▶ _Given entries_:
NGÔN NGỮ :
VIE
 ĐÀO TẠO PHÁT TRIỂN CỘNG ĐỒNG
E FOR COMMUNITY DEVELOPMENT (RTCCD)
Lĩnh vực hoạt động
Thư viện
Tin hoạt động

* * *

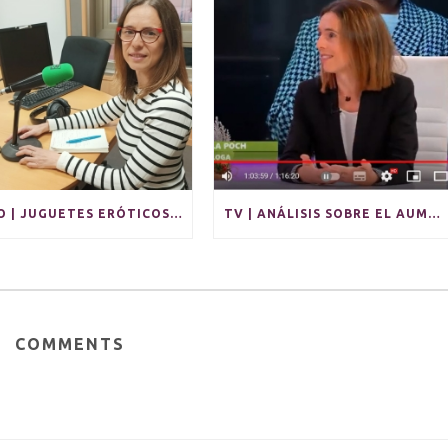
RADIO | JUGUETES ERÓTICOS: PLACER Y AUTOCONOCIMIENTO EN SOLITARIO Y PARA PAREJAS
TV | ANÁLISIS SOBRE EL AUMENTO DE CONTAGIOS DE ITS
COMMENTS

▶ _Directions for this task_: Will you return exactly the lines above from the one with "ĐÀO TẠO PHÁT TRIỂN CỘNG ĐỒNG" down to the one with "Tin hoạt động", counting both as part of the range?

▶ _Completed exercise_:
 ĐÀO TẠO PHÁT TRIỂN CỘNG ĐỒNG
E FOR COMMUNITY DEVELOPMENT (RTCCD)
Lĩnh vực hoạt động
Thư viện
Tin hoạt động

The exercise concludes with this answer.